As the Indian economy gears up to reopen, policymakers need to focus on preserving jobs and promoting economic activity to avoid an economic depression in the near term. After the current moratorium on repayment of debts, as facilitated by the Reserve Bank, is lifted, many businesses are likely to come under severe financial distress. Although the government has announced several measures to encourage greater availability of credit for supporting business continuity, such schemes will not be enough to encourage new lending or protect viable businesses from going bankrupt. Given the current economic environment, lenders entrusted with ensuring credit delivery to the business community at scale remain deeply worried about the recovery prospects for both preexisting and prospective loans. This kind of risk aversion in the face of such unprecedented uncertainty is not inexplicable.

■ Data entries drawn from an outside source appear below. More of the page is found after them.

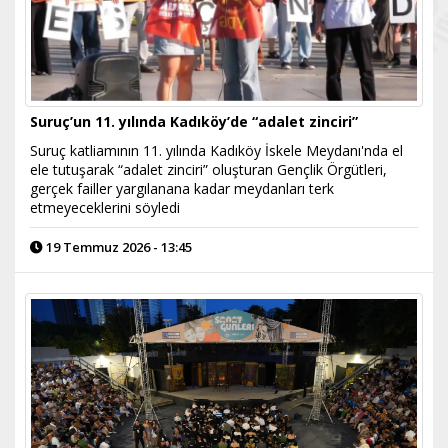
Suruç’un 11. yılında Kadıköy’de “adalet zinciri”
Suruç katliamının 11. yılında Kadıköy İskele Meydanı'nda el
ele tutuşarak “adalet zinciri” oluşturan Gençlik Örgütleri,
gerçek failler yargılanana kadar meydanları terk
etmeyeceklerini söyledi
19 Temmuz 2026 - 13:45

From the borrowers’ perspective, since a large number of them were severely indebted even before the crisis started, it is very likely that any new financing provided to them will get utilised to service past debts and create a debt overhang with no real benefits to the economy in the near term. Under normal circumstances, if a limited number of firms were facing such challenges, an efficient bankruptcy system could have solved the problem (at least partially) through a court-sanctioned moratorium and statutory priority for any new financing. However, subjecting all distressed businesses to the regular bankruptcy system in the present economic environment is likely to overburden the system severely and lead to a large number of liquidations. The government recently exempted debtors whose defaults are primarily attributable to the ongoing crisis from the application of the bankruptcy code. Nevertheless, this will not be enough for avoiding the debt overhang and preserving jobs.

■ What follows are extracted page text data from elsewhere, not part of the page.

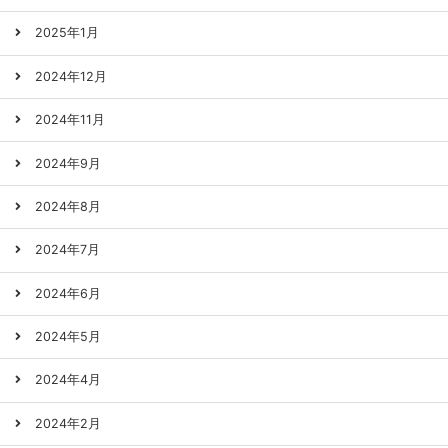
2025年1月
2024年12月
2024年11月
2024年9月
2024年8月
2024年7月
2024年6月
2024年5月
2024年4月
2024年2月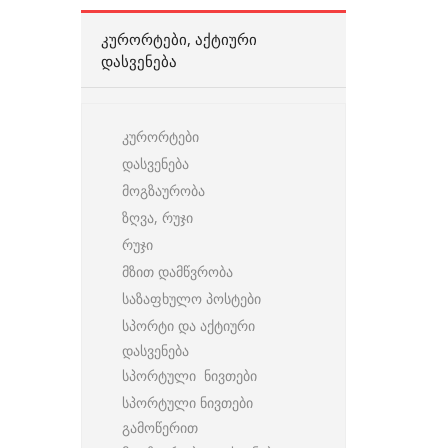
ᲙᲣᲠᲝᲠᲢᲔᲑᲘ, ᲐᲥᲢᲘᲣᲠᲘ
ᲓᲐᲡᲕᲔᲜᲔᲑᲐ
კურორტები
დასვენება
მოგზაურობა
ზღვა, რუჯი
რუჯი
მზით დამწვრობა
საზაფხულო პოსტები
სპორტი და აქტიური
დასვენება
სპორტული ნივთები
სპორტული ნივთები
გამოწერით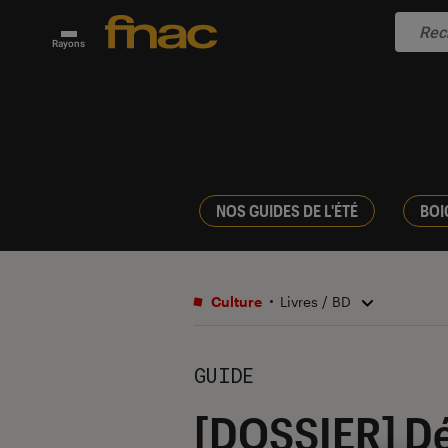
Rayons
NOS GUIDES DE L'ÉTÉ
BOI
Culture
Livres / BD
GUIDE
[DOSSIER] Dé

The problems outlined above can be mitigated by designing a law that encourages lenders to lend more freely to viable borrowers, protects debtors from debt enforcement action (in relation to old debts) and ensures that the proceeds of new debts are utilised for preserving businesses. This law should be seen as a temporary protective window for the economy in general and not as an insolvency resolution tool for specific businesses. The key elements of the system should include a debt moratorium for a specified period, allowing the debtor to remain in control of the business during the protection, providing super-priority for all new financing, imposing end-use restrictions on such financing, preventing termination of essential supplies for business continuity, prohibiting termination of employment contracts (beyond a threshold) and lastly, providing definite exit alternatives depending on the financial position of the debtor when the moratorium is lifted. The exit options must also include resolution or liquidation under the regular bankruptcy process to avoid misuse of the process by recalcitrant debtors.

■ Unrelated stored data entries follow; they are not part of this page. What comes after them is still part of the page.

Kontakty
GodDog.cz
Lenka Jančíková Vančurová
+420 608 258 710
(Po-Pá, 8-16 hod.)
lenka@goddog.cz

The proposed mechanism will provide financial relief to businesses and sectors that need such relief urgently and also help in preserving jobs and businesses until the situation stabilises. The super-priority (which should be honoured both within and outside insolvency) will provide comfort to lenders that are currently reluctant to lend because of the uncertainties attributable to the crisis. 


  • This scheme should be implemented through a separate legislation under the Ministry of Corporate Affairs.
  • The administrative authority in-charge of implementing it should have representation from the government, lending community and the industry to facilitate balanced outcomes.
  • Debtors with pre-crisis non-performing loans should not be eligible for this protection. Delaying debt enforcement, resolution or liquidation in such cases will only aggravate losses for the affected stakeholders.
  • The scheme will also have to be backstopped appropriately to ensure that lenders whose loans remain unpaid during the protection period do not end up with solvency issues of their own. 
  • The roll-out should be implemented in phases (starting with businesses or sectors that are most vulnerable or those that employ the maximum number of employees, etc.).